Earlier today, Gov. Doug Ducey got rid of the requirement to pass the AIMS test in order to graduate high school, and this might have officially ended the beef for now between Ducey and Superintendent of Public Instruction Diane Douglas, because she was very happy about that decision.
“I congratulate the Legislature and Governor Ducey for removing this last vestige of high stakes testing,” she said in a statement. “I hope this decision relieves much of the stress that parents and their children face when a high stakes test determines whether or not a student can graduate from high school. High academic standards and tests that provide information and accountability are very important, but placing all the responsibility and stress on individual students for the success of our educational system is unfair.”
Either way, the state had replaced the AIMS with the AzMERIT (which Douglas isn’t a fan of), but students still had to pass the reading, math and writing portion of the AIMS to get a high school diploma through Dec. 31, 2016. Since Ducey signed the legislation into law, as of immediately that is no longer the case. But they do have to pass a civics test, which was also signed into law by Ducey last month.
“Testing will still be available next week for those students wishing to take AIMS for scholarship eligibility or other personal reasons. Parents or families with questions about testing availability in these situations should contact their student’s school,” the Arizona Department of Education said in a release.
Now, Douglas is proposing legislation to review all state academic standards. There is a bill in the state Senate, SB 1305, which would establish a committee of teachers, parents and other education stakeholders to annually evaluate targeted standards.
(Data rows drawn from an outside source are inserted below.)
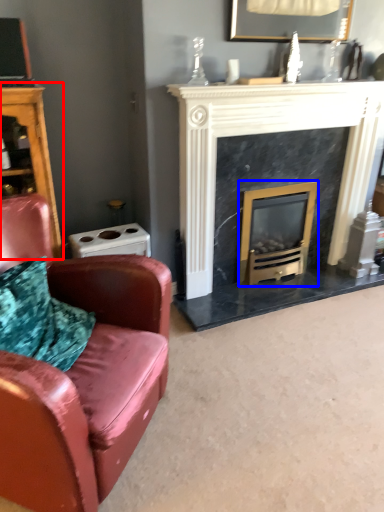 Question: Which of the following is the closest to the observer, dresser (highlighted by a red box) or wood burning stove (highlighted by a blue box)?

Choices:
 (A) dresser
 (B) wood burning stove

Answer: (A) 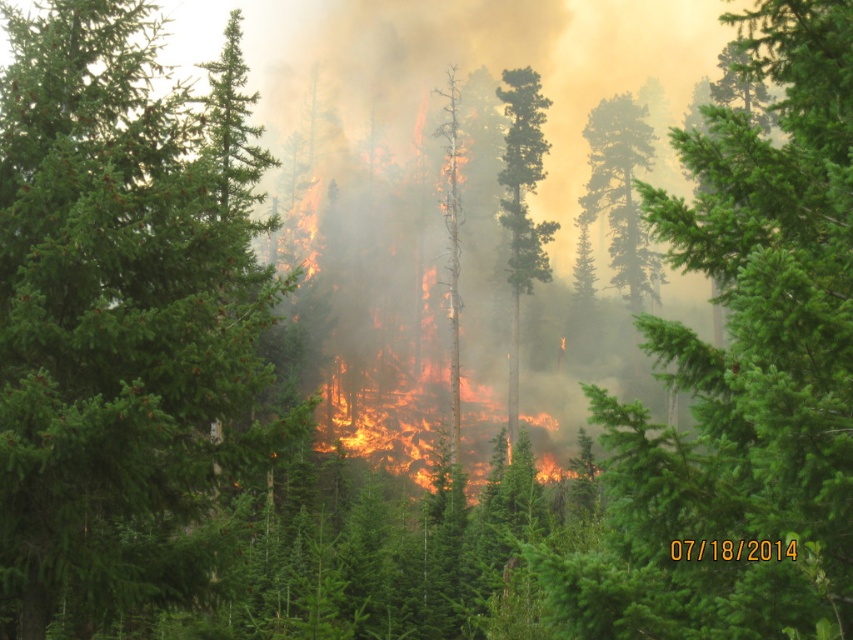 You are a firefighter assessing the forest fire scene. You notice a green matte tree at center. Based on its 2D coordinates, where is the green matte tree located in the image?

The green matte tree at center is located at the 2D coordinates point [741,372].

You are a firefighter assessing the forest fire scene. You notice two trees in the center of the image, the green matte tree at center and the green smooth bark tree at center. Which tree is wider in terms of its trunk? Please base your answer on the visible trunks in the image.

The green matte tree at center has a wider trunk than the green smooth bark tree at center, as its width surpasses the latter.

You are a firefighter trying to navigate through the forest fire scene. You need to reach a safe zone located at coordinates point 0.5, 0.143. Is the green evergreen tree at center in your way?

The green evergreen tree at center is located exactly at point (x=120, y=314), which is very close to your target coordinates of (x=120, y=320). This means the tree is directly in your path, so you would need to navigate around it to reach the safe zone. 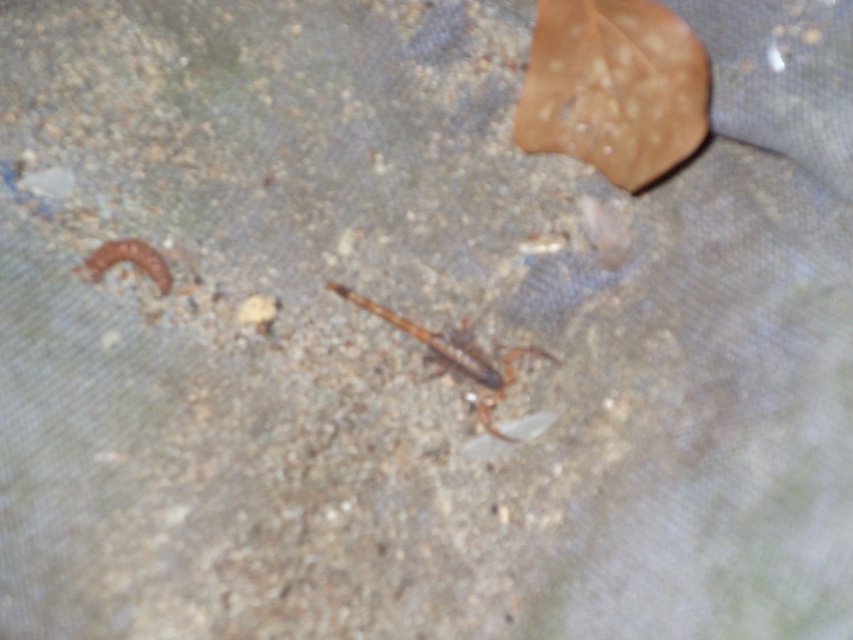 Is point (535, 52) closer to viewer compared to point (511, 436)?

No.

Who is more forward, (682, 49) or (514, 346)?

Point (682, 49) is in front.

This screenshot has height=640, width=853. In order to click on brown matte leaf at upper right in this screenshot , I will do `click(613, 88)`.

Between brown scaly insect at center and brown fuzzy worm at left, which one has less height?

brown fuzzy worm at left is shorter.

Between point (531, 352) and point (167, 276), which one is positioned behind?

The point (531, 352) is more distant.

Where is `brown scaly insect at center`? The image size is (853, 640). brown scaly insect at center is located at coordinates (457, 356).

Is brown matte leaf at upper right bigger than brown fuzzy worm at left?

Correct, brown matte leaf at upper right is larger in size than brown fuzzy worm at left.

Does brown matte leaf at upper right appear under brown fuzzy worm at left?

Incorrect, brown matte leaf at upper right is not positioned below brown fuzzy worm at left.

Is point (660, 4) in front of point (88, 262)?

No, (660, 4) is behind (88, 262).

The height and width of the screenshot is (640, 853). What are the coordinates of `brown matte leaf at upper right` in the screenshot? It's located at (613, 88).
“As we move away from Common Core, it is important to do so in a deliberate fashion so that we stop the pattern of creating new standards only to abolish them every few years,” Douglas said in a statement. “This endless cycle leaves schools in a constant state of upheaval and causes undue stress for students and teachers.”
From ADE:
As part of the proposed review process, members of the committee would hold public meetings across the state. All public comment received at those meetings would be analyzed and used to generate proposed changes. Before submitting final recommendations to the State Board of Education, the committee would seek feedback at an additional series of public hearings.
“This process will ensure that the academic goals created for students are set by Arizonans, for Arizonans,” Douglas said. “I hope to partner with legislators, parents and educators to ensure as smooth a transition as possible so that teachers can get back to teaching and students can get back to learning.”
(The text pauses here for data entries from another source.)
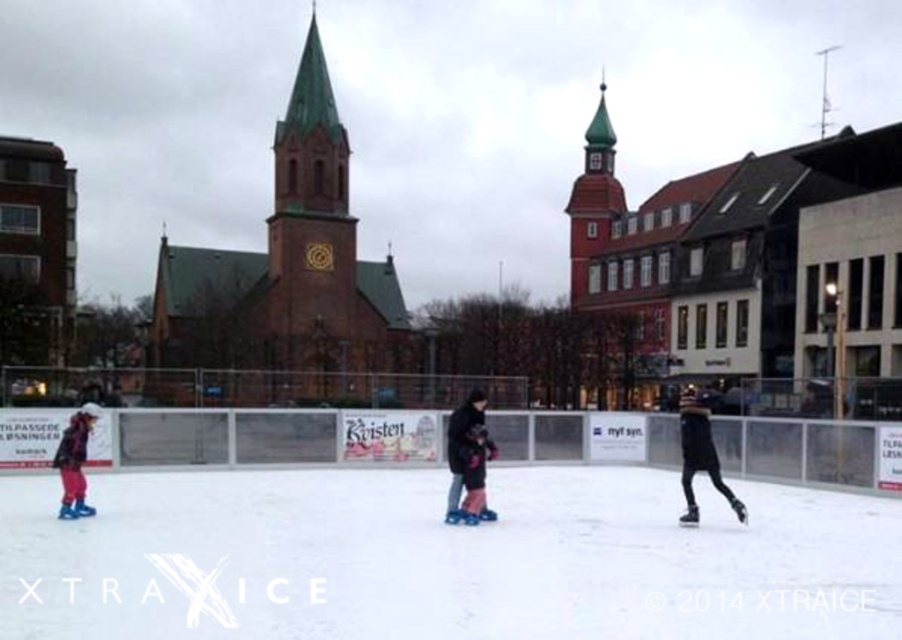 Describe the element at coordinates (443, 560) in the screenshot. Image resolution: width=902 pixels, height=640 pixels. I see `white smooth ice at center` at that location.

Describe the element at coordinates (443, 560) in the screenshot. I see `white smooth ice at center` at that location.

The width and height of the screenshot is (902, 640). Identify the location of white smooth ice at center. (443, 560).

From the picture: Is white smooth ice at center smaller than dark blue fabric jacket at center?

No.

Where is `white smooth ice at center`? white smooth ice at center is located at coordinates (443, 560).

What do you see at coordinates (443, 560) in the screenshot?
I see `white smooth ice at center` at bounding box center [443, 560].

Image resolution: width=902 pixels, height=640 pixels. In order to click on white smooth ice at center in this screenshot , I will do `click(443, 560)`.

Does dark blue fabric jacket at center appear on the left side of matte pink pants at left?

No, dark blue fabric jacket at center is not to the left of matte pink pants at left.

Does point (468, 468) come farther from viewer compared to point (72, 449)?

Yes, point (468, 468) is farther from viewer.

Find the location of a particular element. dark blue fabric jacket at center is located at coordinates (468, 460). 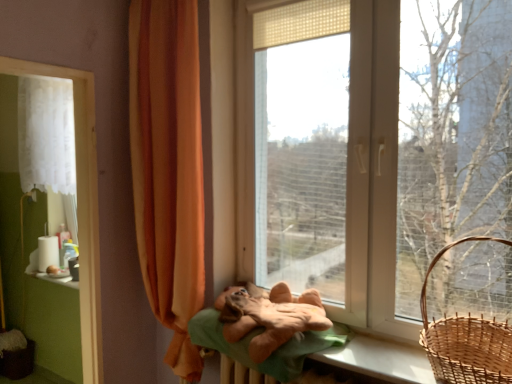 Question: Should I look upward or downward to see woven brown basket at right?

Choices:
 (A) up
 (B) down

Answer: (B)

Question: Is the surface of soft brown plush at center in direct contact with woven brown basket at right?

Choices:
 (A) yes
 (B) no

Answer: (B)

Question: Would you say soft brown plush at center is a long distance from woven brown basket at right?

Choices:
 (A) yes
 (B) no

Answer: (B)

Question: Is soft brown plush at center positioned with its back to woven brown basket at right?

Choices:
 (A) yes
 (B) no

Answer: (B)

Question: From the image's perspective, does soft brown plush at center appear lower than woven brown basket at right?

Choices:
 (A) no
 (B) yes

Answer: (B)

Question: Is soft brown plush at center positioned behind woven brown basket at right?

Choices:
 (A) no
 (B) yes

Answer: (B)

Question: From a real-world perspective, is soft brown plush at center on woven brown basket at right?

Choices:
 (A) yes
 (B) no

Answer: (B)

Question: Considering the relative positions of white sheer curtain at left, which appears as the first curtain when viewed from the back, and brown woven basket at lower left in the image provided, is white sheer curtain at left, which appears as the first curtain when viewed from the back, to the right of brown woven basket at lower left from the viewer's perspective?

Choices:
 (A) no
 (B) yes

Answer: (B)

Question: Can you confirm if white sheer curtain at left, which appears as the first curtain when viewed from the back, is wider than brown woven basket at lower left?

Choices:
 (A) no
 (B) yes

Answer: (A)

Question: Is white sheer curtain at left, which ranks as the second curtain in front-to-back order, placed right next to brown woven basket at lower left?

Choices:
 (A) no
 (B) yes

Answer: (A)

Question: Does white sheer curtain at left, the first curtain from the left, have a greater height compared to brown woven basket at lower left?

Choices:
 (A) no
 (B) yes

Answer: (B)

Question: Is there a large distance between white sheer curtain at left, which appears as the first curtain when viewed from the back, and brown woven basket at lower left?

Choices:
 (A) no
 (B) yes

Answer: (B)

Question: From the image's perspective, would you say white sheer curtain at left, acting as the second curtain starting from the right, is shown under brown woven basket at lower left?

Choices:
 (A) no
 (B) yes

Answer: (A)

Question: Does white sheer curtain at left, the first curtain from the left, touch soft brown plush at center?

Choices:
 (A) yes
 (B) no

Answer: (B) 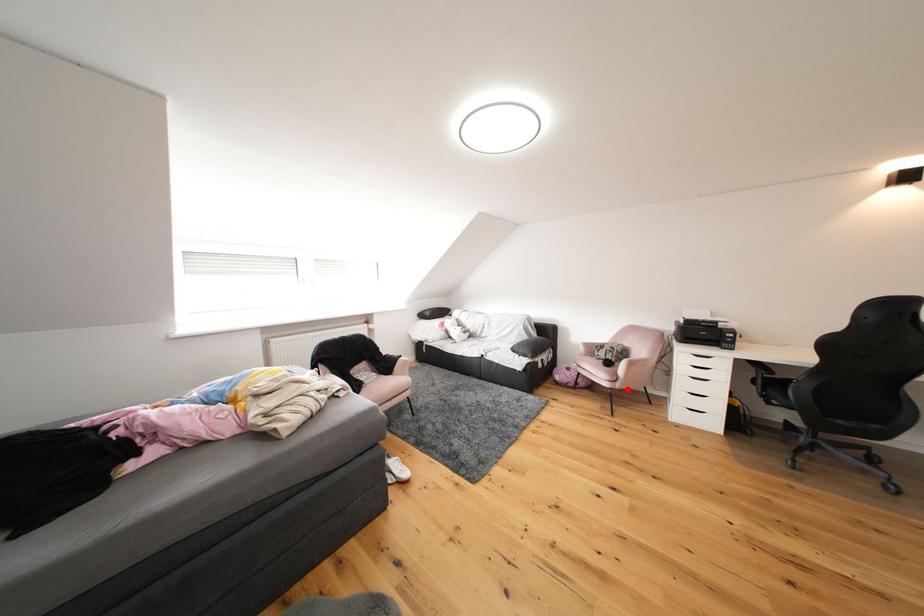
That bill made it through the Senate Education Committee on Feb. 12, and is now on hold until the entire Senate considers it.
This article appears in Feb 19-25, 2015.

Good-bye and good riddance to high-stakes tests, which never measured anything of value to begin with.
But what is going to take its place and how do we know that the jack-off legislators will actually make decisions that are going to give teachers more autonomy in the classroom. Teachers are professionals and many of are highly trained with Master’s degree and above. We need less authorizing and micro managing and more teacher decision-making in our schools.
Disrespectful comments like that surely don’t come from professionals.
This has nothing to do with what is good for students and everything to do with politics, money, and control. Arizona needs to prepare students for their futures with the ability to compete across ever smaller world and doing away with standards and competency in them is not going to achieve this. The current course our legislature and state officials are on is not going to create a state where educated and creative businesses want to locate–they tend to want an educated workforce and excellent schools for their children. The future here looks grim for everyone.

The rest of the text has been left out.